> _Required work_:
Check each line of the entries below for the word "Platform", and copy out the ones that have it.

(Beginning of Data excerpts)

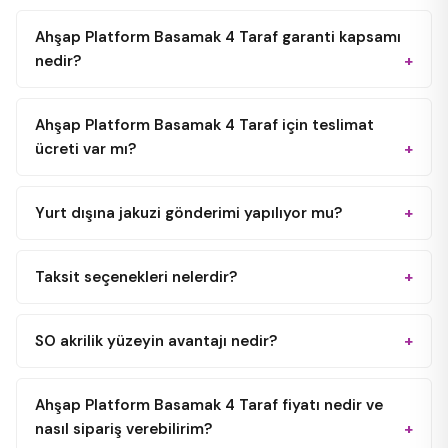
Ahşap Platform Basamak 4 Taraf garanti kapsamı
nedir?
Ahşap Platform Basamak 4 Taraf için teslimat
ücreti var mı?
Yurt dışına jakuzi gönderimi yapılıyor mu?
Taksit seçenekleri nelerdir?
SO akrilik yüzeyin avantajı nedir?
Ahşap Platform Basamak 4 Taraf fiyatı nedir ve
nasıl sipariş verebilirim?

(End of Data excerpts)

> _Written solution_:
Ahşap Platform Basamak 4 Taraf garanti kapsamı
Ahşap Platform Basamak 4 Taraf için teslimat
Ahşap Platform Basamak 4 Taraf fiyatı nedir ve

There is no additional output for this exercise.